Changes effective 1/1/2011:
o Elimination of tax deductibility of OTC (Over the Counter) drugs.
· Over The Counter medicines will no longer be reimbursable as of January 1, 2011 without a doctor’s prescription. The January 1, 2011 date refers to the tax year, not the plan year. If the plan year is not a calendar year and straddles 2010 and 2011 the plan must discontinue reimbursement for over-the-counter medicines purchased 1/1/2011 or after.
· This impacts FSA, HSA, HRA, MERP, etc.
· OTC is eligible with a doctor’s prescription.
· THIS WILL IMPACT ALL PLANS EFFECTIVE 1/1/2011, SO SHOULD BE COMMUNICATED IMMEDIATELY. THE CONCERN IS THAT FSA PARTICIPANTS MAY OVER CONTRIBUTE PLANNING TO USE FSA FUNDS FOR OTC MEDICINE.
o Non-qualified distributions made after December 31, 2010 from HSAs will be subject to a 20% excise tax, as well as income tax. That is an increase from the current 10% excise tax.

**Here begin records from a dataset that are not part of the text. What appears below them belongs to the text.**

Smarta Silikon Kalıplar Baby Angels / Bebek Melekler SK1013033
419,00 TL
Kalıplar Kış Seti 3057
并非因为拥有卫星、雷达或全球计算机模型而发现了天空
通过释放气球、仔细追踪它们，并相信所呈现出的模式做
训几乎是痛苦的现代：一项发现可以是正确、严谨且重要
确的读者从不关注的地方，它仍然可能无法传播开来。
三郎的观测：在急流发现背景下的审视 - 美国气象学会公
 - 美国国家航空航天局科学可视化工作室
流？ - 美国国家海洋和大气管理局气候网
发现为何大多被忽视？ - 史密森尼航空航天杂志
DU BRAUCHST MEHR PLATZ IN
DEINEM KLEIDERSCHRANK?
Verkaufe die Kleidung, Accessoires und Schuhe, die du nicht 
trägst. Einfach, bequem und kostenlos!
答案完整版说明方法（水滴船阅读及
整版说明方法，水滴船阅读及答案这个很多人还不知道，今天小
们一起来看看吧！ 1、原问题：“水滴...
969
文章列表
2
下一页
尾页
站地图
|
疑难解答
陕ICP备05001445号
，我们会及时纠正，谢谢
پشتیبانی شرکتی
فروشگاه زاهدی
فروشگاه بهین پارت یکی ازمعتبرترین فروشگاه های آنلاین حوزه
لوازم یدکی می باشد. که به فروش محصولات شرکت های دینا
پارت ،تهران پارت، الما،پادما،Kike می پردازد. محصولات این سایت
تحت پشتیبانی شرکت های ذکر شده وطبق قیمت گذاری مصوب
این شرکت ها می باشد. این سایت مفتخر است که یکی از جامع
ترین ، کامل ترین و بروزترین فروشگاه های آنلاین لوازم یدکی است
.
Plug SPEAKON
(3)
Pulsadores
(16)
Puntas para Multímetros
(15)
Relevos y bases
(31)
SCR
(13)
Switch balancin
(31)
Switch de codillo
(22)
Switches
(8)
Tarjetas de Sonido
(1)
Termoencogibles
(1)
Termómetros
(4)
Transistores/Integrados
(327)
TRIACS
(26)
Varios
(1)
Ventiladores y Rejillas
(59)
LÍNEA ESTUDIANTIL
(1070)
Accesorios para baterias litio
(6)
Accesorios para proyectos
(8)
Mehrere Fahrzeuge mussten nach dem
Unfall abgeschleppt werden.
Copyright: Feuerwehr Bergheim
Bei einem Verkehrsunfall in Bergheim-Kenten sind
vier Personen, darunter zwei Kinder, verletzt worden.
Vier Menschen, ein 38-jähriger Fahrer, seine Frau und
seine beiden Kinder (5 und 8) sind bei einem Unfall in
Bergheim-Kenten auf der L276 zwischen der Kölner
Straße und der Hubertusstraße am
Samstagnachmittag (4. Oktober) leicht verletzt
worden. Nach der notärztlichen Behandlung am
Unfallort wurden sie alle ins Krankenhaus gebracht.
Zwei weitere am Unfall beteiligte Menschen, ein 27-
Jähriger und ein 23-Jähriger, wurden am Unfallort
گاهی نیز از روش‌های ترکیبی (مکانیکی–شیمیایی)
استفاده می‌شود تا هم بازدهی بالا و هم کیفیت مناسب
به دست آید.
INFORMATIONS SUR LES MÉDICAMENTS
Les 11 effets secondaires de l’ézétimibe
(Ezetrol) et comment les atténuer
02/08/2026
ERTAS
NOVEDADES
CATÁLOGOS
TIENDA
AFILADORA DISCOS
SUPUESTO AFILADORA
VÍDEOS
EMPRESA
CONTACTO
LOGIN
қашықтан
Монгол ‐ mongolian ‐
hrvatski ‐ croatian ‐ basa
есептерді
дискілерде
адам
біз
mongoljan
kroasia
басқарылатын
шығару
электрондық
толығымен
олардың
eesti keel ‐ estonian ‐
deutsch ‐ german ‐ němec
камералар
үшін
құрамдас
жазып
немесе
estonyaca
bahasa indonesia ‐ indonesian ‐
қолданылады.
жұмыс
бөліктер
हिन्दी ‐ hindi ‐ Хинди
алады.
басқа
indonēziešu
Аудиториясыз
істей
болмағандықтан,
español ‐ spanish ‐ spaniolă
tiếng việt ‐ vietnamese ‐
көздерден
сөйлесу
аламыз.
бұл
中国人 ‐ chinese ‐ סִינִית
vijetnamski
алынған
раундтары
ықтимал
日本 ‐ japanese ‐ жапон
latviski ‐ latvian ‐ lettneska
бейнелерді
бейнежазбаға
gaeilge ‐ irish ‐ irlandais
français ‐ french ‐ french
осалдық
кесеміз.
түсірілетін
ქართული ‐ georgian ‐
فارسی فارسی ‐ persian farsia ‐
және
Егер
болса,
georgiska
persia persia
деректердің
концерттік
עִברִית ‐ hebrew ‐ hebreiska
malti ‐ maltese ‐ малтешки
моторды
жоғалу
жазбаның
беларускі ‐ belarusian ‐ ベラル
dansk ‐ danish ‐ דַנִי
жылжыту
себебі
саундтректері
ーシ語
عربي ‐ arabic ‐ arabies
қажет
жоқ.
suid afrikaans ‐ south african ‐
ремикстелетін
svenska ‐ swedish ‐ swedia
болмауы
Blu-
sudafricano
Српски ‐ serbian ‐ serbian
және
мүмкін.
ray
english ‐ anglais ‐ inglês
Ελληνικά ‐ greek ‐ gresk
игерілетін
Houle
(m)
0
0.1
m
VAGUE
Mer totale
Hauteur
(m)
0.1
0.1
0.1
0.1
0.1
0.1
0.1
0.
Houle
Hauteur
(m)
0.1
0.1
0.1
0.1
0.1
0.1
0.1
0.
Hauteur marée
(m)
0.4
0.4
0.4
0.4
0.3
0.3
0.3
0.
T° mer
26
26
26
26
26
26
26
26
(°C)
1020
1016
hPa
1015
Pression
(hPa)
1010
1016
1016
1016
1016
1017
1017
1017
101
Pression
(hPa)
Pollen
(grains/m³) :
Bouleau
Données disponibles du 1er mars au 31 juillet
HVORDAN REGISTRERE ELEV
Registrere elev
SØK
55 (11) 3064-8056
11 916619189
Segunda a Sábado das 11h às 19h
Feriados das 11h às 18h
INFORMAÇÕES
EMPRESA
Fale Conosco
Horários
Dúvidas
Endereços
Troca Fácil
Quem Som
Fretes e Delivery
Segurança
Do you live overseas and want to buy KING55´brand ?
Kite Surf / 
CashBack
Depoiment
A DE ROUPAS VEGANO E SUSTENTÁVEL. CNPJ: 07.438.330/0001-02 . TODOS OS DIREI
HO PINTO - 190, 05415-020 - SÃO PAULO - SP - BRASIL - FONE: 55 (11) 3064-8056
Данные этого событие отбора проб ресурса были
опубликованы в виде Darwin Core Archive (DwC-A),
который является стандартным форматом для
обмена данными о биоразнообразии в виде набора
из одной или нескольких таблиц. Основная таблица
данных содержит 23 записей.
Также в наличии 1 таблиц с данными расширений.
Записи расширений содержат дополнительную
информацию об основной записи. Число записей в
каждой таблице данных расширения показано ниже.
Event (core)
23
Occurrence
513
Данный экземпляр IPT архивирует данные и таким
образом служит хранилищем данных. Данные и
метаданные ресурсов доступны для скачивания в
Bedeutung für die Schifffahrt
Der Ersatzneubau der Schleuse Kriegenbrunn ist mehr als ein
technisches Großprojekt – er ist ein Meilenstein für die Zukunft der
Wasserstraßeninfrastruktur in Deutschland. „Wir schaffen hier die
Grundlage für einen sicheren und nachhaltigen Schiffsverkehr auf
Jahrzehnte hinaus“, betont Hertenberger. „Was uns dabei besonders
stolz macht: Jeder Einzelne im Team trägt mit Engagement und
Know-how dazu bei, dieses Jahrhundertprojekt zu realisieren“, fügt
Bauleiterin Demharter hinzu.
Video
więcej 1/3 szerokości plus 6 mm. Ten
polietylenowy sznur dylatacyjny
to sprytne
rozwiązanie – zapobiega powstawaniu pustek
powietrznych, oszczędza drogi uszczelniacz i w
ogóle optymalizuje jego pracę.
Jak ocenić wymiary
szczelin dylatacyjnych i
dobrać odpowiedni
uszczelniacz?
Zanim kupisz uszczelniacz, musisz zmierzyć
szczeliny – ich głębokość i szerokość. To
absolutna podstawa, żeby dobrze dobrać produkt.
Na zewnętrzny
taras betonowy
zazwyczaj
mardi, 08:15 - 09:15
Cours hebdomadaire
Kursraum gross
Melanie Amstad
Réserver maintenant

o SIMPLE cafeteria plan rules for small employers.
· Effective 1/1/2011 small employers are eligible for safe harbor from the nondiscrimination rules for cafeteria plans (and certain plans offered through a cafeteria plan such as group term life insurance, self-insured medical insurance, and dependent care assistance (benefits) to the extent certain requirements are met. A small employer is an employer with 100 or fewer employees during either of the two preceding years.
o W-2 reporting for cost of coverage (first report due in 2012, but compiled in 2011).
· Plan sponsors will need to be sure their W2 programs will accumulate the needed data beginning 1/1/2011.
Changes effective 1/1/2013 (no specific changes on 1/1/2012):
o Loss of Medicare Part D retiree subsidy deductions.
· This is the provision which is causing major valuation restatements by AT&T, etc.
o $2,500 cap on FSA salary reductions.
· The cap is indexed to the CPI starting in 2014.
· It does not limit direct employer contributions, only employee salary redirections.
On and after 1/1/2014 the changes include:
o Individual mandate.
o Employer pay or play requirement.
o Employer coverage reporting (first report in 2015 for 2014)
o Free Choice Vouchers.
o Exchanges.
o In 2018 the “Cadillac Plan” excise tax.